◆ ASSIGNMENT ◆
Please retype only the lines below that run from the one containing "Areas of knowledge (CNPq)" through the last line, both included, without altering a word.

◆ DATASET CONTENT ◆
/---

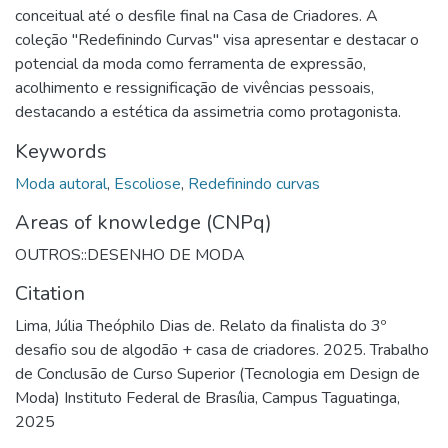
conceitual até o desfile final na Casa de Criadores. A
coleção "Redefinindo Curvas" visa apresentar e destacar o
potencial da moda como ferramenta de expressão,
acolhimento e ressignificação de vivências pessoais,
destacando a estética da assimetria como protagonista.
Keywords
Moda autoral
,
Escoliose
,
Redefinindo curvas
Areas of knowledge (CNPq)
OUTROS::DESENHO DE MODA
Citation
Lima, Júlia Theóphilo Dias de. Relato da finalista do 3º
desafio sou de algodão + casa de criadores. 2025. Trabalho
de Conclusão de Curso Superior (Tecnologia em Design de
Moda) Instituto Federal de Brasília, Campus Taguatinga,
2025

\---

◆ ANSWER TO THIS EXERCISE ◆
Areas of knowledge (CNPq)
OUTROS::DESENHO DE MODA
Citation
Lima, Júlia Theóphilo Dias de. Relato da finalista do 3º
desafio sou de algodão + casa de criadores. 2025. Trabalho
de Conclusão de Curso Superior (Tecnologia em Design de
Moda) Instituto Federal de Brasília, Campus Taguatinga,
2025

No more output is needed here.